Обнялись и разошлись. Славский пошёл к Железной Браме, Валентин направился в проивоположную сторону, к Краковскому Предместью. Стоял ещё тогда в Саксонском Саду павильон, позже снесённый, в котором прогуливающиеся находили охлаждающие напитки и лакомства. Хотя была уже поздняя пора, он сиял ещё светом и весёлое общество сновало вокруг него. Много особ выскользнуло из театра на прогулку, гомон и смех слышны были среди расставленных стульев, которые очерчивали большой круг. На стульях было полно нарядных дам, посередине множество господ, которые крутились около них, принося лимонад, оршад и сладости.
Орбека, возвращаясь, должен был обогнуть этот круг, и немного зашёл в тёмную аллею. Между нею и последним стулом как раз оставалось столько свободного места, сколько было нужно для прохода одного. Валентин, не глядя перед собой, с опущенной головой проскальзывал по этому узкому перешейку, когда почувствовал, что кто-то слегка его тянет за рукав одежды. Удивлённый, он поднял голову и чуть не крикнул от ужаса, увидев перед собой прекрасную Миру, которая, улыбаясь ему, показывала рядом с ней свободное сиденье.
– Садись, пан, тут, садись, а то вон тот старый зануда займёт стул, а я его ненавижу.
– Вы меня узнали? – спросил, садясь, пойманный Валентин.
– Но кто бы прибывшего из деревни, хотя бы очень приличного человека, не узнал в Варшаве? – сказала, смеясь, красивая пани. – А потом, без лести, черты вашего лица с того времени, как видела вас играющим сонату Бетховена, ни на минуту не забылись.
– Ах, пани! – пробормотал смущённый Валентин.
– Это ах… полно значения, – прервала его женщина, – не правда ли? Это ах означает, что вы мне не верите, что считаете меня льстецом, tranchons le mot, кокеткой. Такою, наверное, обрисовали меня люди… А! Сначала злобные языки меня очень ранили, но со всяким, даже с ранами, свыкаешься.
Я знаю, что имею ужасную славу кокетки, ветреницы. Думайте обо мне, как хотите… но не осуждайте по слову людей… заранее.
– Но, пани, – прервал Орбека, напрасно пытаясь собраться с мыслями и найти слова.

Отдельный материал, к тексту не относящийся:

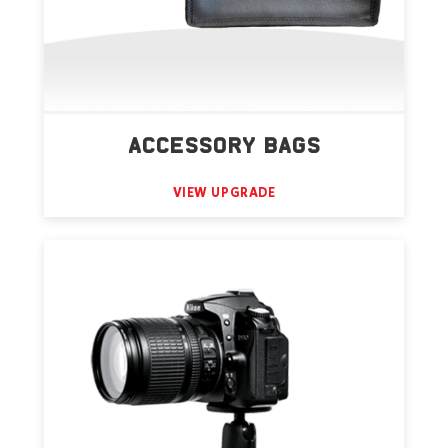
ACCESSORY BAGS
VIEW UPGRADE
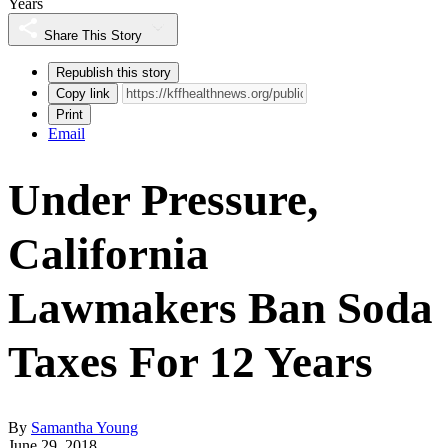
Years
Share This Story
Republish this story
Copy link
Print
Email
Under Pressure,
California
Lawmakers Ban Soda
Taxes For 12 Years
By
Samantha Young
June 29, 2018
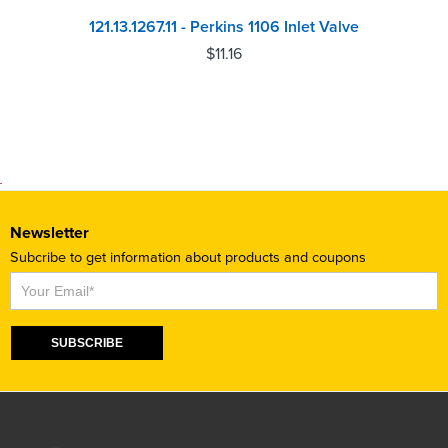
121.13.1267.11 - Perkins 1106 Inlet Valve
$
11.16
Newsletter
Subcribe to get information about products and coupons
Subscribe
SUBSCRIBE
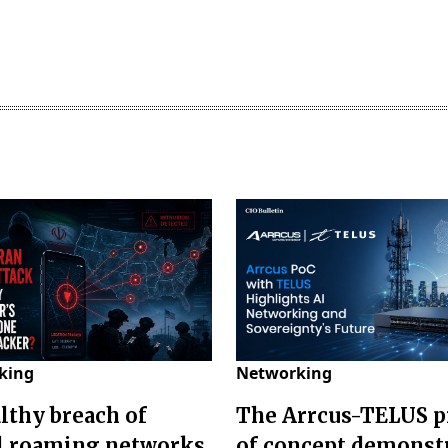
king
Networking
althy breach of
The Arrcus-TELUS p
l roaming networks
of concept demonst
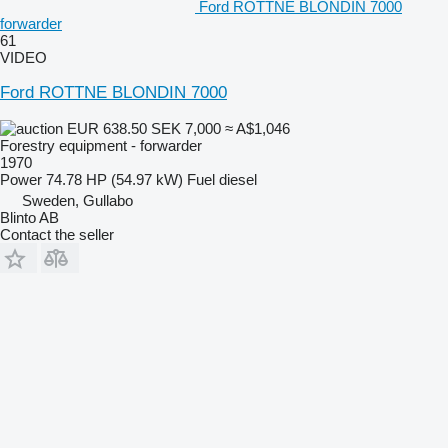
Ford ROTTNE BLONDIN 7000
forwarder
61
VIDEO
Ford ROTTNE BLONDIN 7000
EUR 638.50
SEK 7,000
≈ A$1,046
Forestry equipment - forwarder
1970
Power
74.78 HP (54.97 kW)
Fuel
diesel
Sweden, Gullabo
Blinto AB
Contact the seller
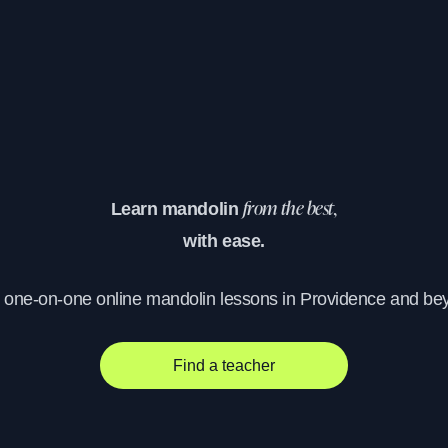
Learn mandolin
from the best,
with ease.
, one-on-one online mandolin lessons in Providence and be
Find a teacher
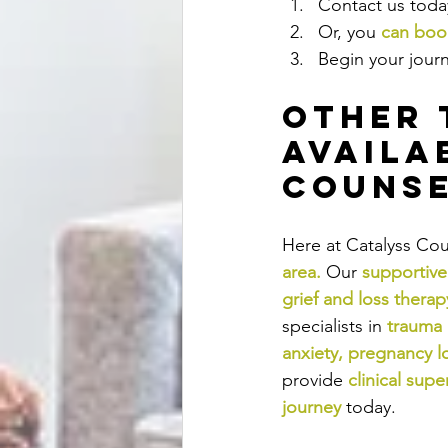
Contact us today
Or, you 
can book
Begin your jour
Other 
Availa
Counse
Here at Catalyss Cou
area
.
Our
supportive
grief and loss therap
specialists in
trauma
anxiety
, 
pregnancy l
provide
clinical supe
journey
today.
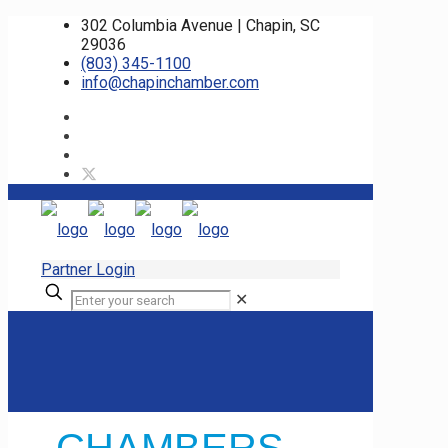
302 Columbia Avenue | Chapin, SC
29036
(803) 345-1100
info@chapinchamber.com
Partner Login
✕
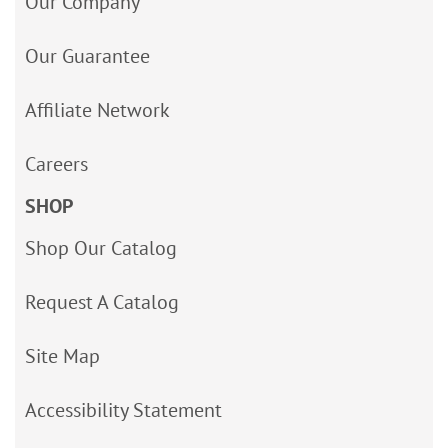
Our Company
Our Guarantee
Affiliate Network
Careers
SHOP
Shop Our Catalog
Request A Catalog
Site Map
Accessibility Statement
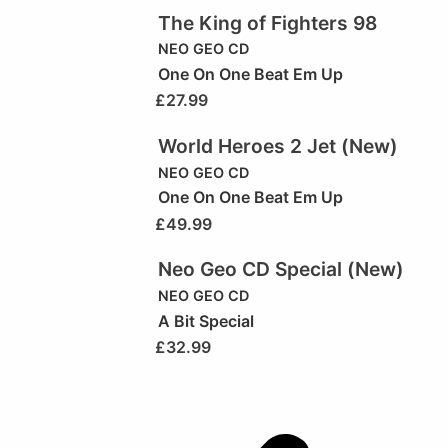
The King of Fighters 98
NEO GEO CD
One On One Beat Em Up
£
27.99
World Heroes 2 Jet (New)
NEO GEO CD
One On One Beat Em Up
£
49.99
Neo Geo CD Special (New)
NEO GEO CD
A Bit Special
£
32.99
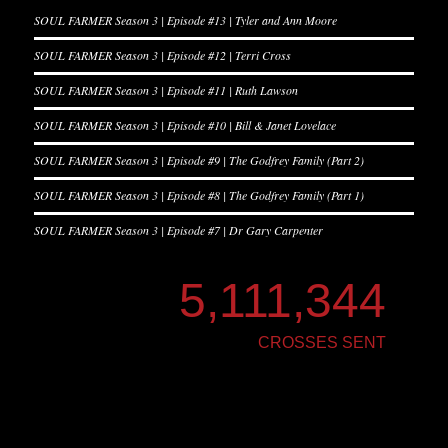
SOUL FARMER Season 3 | Episode #13 | Tyler and Ann Moore
SOUL FARMER Season 3 | Episode #12 | Terri Cross
SOUL FARMER Season 3 | Episode #11 | Ruth Lawson
SOUL FARMER Season 3 | Episode #10 | Bill & Janet Lovelace
SOUL FARMER Season 3 | Episode #9 | The Godfrey Family (Part 2)
SOUL FARMER Season 3 | Episode #8 | The Godfrey Family (Part 1)
SOUL FARMER Season 3 | Episode #7 | Dr Gary Carpenter
5,111,344
CROSSES SENT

– И это излишне, – воскликнула Мира, – потому что не поверю опровержениям. Всё-таки ни ваш приятель, тот достойный Славский, пуританин, не мог вам обо мне ничего хорошего поведать, ни даже моя дорогая родня… увы! У меня нет друзей!
– Зато у вас есть поклонники… – сказал потихоньку Орбека.
– C`est ennuyant, поклонники. Представь себе судьбу несчастной женщины, которую осаждает почестями круг таких, как вон тот, что стоит на часах сбоку, легкомысленных, как тот в пепельном фраке, остроумцев без сердца, как тот зелёный со стальными пуговицами… tutti quanti! А! Весь день слушать их гимны к солнцу, зная, что вечером пойдут к какой-нибудь Иоси либо Мариси с остатками этих комплиментов… А! Фи!
Валентин опустил голову.
– Ты боишься поглядеть на меня, что ли? – шепнула Мира. – Не вижу твоего лица, это мне неприятно, потому что подозреваю его в насмешливой улыбке.
Орбека поднял вдруг глаза и встретил огненный взгляд безжалостной женщины, которая почти с родом бесстыдства говорила ему глазами, чего сердцем сдержать не могла.
– Не удивляйся, пан, – начала она медленно шептать, кладя свою малюсенькую ручку на его руку, – что я так ловлю тебя, хватаю, арестовываю на дороге, тяну. Не объясняй себе этого как зло, прошу. Я признаюсь, меня и те люди, и то общество адски утомляют, я как тот, что постоянно съедает выпрошенные обеды, приготовленные одним поваром, и в конце жадно бросается на кусок здорового разового хлеба. Ты есть для меня деревенским разовым хлебом, здоровым и подкрепляющим, не испортил тебя город, не выветрился из тебя аромат человека, имеешь сердце…
Тут она умолкла, Валентин был очарован, мысль побега и отъезда упорхнула далеко; спустя минуту женщина говорила дальше:
– Я люблю быть даже до неприличия искренней. Это моё симпатичное расположение к тебе может показаться тебе, после того, что ты слышал обо мне, весьма подозрительным. Ты богат, я похожу на жадную и расточительную; естественно, подозревать меня можно в заинтересованности. Люди готовы думать, что снова бы замуж хотела выйти.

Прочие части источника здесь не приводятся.